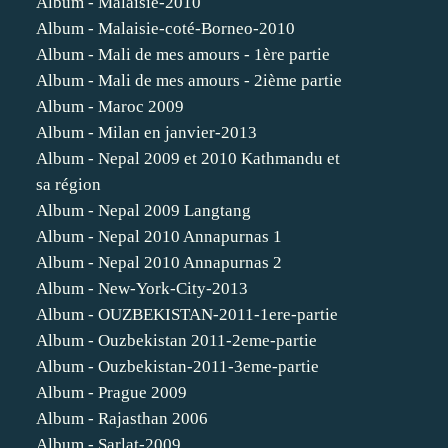
Album - Malaisie-2010
Album - Malaisie-coté-Borneo-2010
Album - Mali de mes amours - 1ère partie
Album - Mali de mes amours - 2ième partie
Album - Maroc 2009
Album - Milan en janvier-2013
Album - Nepal 2009 et 2010 Kathmandu et
sa région
Album - Nepal 2009 Langtang
Album - Nepal 2010 Annapurnas 1
Album - Nepal 2010 Annapurnas 2
Album - New-York-City-2013
Album - OUZBEKISTAN-2011-1ere-partie
Album - Ouzbekistan 2011-2eme-partie
Album - Ouzbekistan-2011-3eme-partie
Album - Prague 2009
Album - Rajasthan 2006
Album - Sarlat-2009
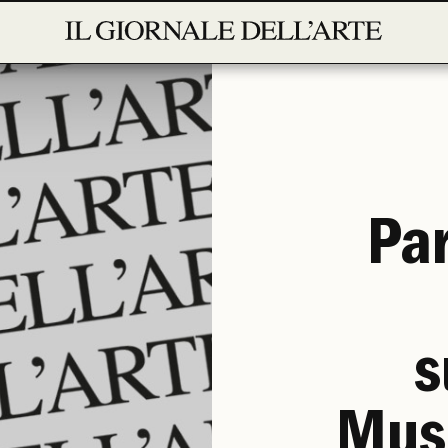
Par
s
Mus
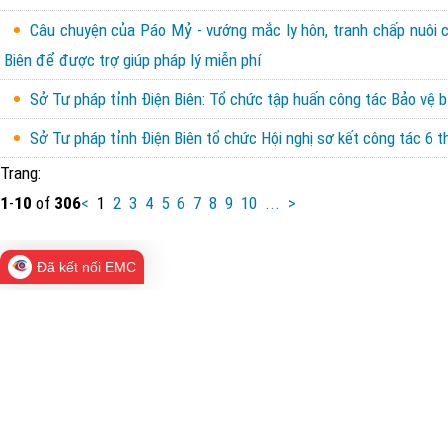
Câu chuyện của Páo Mỷ - vướng mắc ly hôn, tranh chấp nuôi con
Biên để được trợ giúp pháp lý miễn phí
Sở Tư pháp tỉnh Điện Biên: Tổ chức tập huấn công tác Bảo vệ b
Sở Tư pháp tỉnh Điện Biên tổ chức Hội nghị sơ kết công tác 6
Trang:
1
-
10
of
306
<
1
2
3
4
5
6
7
8
9
10
...
>
Đã kết nối EMC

*****

» **Task brief**: Search the listing above for the string "pháp". Copy every line that contains it.

» **Output for this exercise**:
Biên để được trợ giúp pháp lý miễn phí
Sở Tư pháp tỉnh Điện Biên: Tổ chức tập huấn công tác Bảo vệ b
Sở Tư pháp tỉnh Điện Biên tổ chức Hội nghị sơ kết công tác 6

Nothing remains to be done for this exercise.